#### THE PROBLEM
Your answer should be the full set of entries, given again without alteration.

#### RECORDED DATA

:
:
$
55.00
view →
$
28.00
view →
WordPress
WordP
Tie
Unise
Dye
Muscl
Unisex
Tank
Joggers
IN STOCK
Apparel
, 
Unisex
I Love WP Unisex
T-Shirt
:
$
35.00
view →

#### YOUR SOLUTION
:
:
$
55.00
view →
$
28.00
view →
WordPress
WordP
Tie
Unise
Dye
Muscl
Unisex
Tank
Joggers
IN STOCK
Apparel
, 
Unisex
I Love WP Unisex
T-Shirt
:
$
35.00
view →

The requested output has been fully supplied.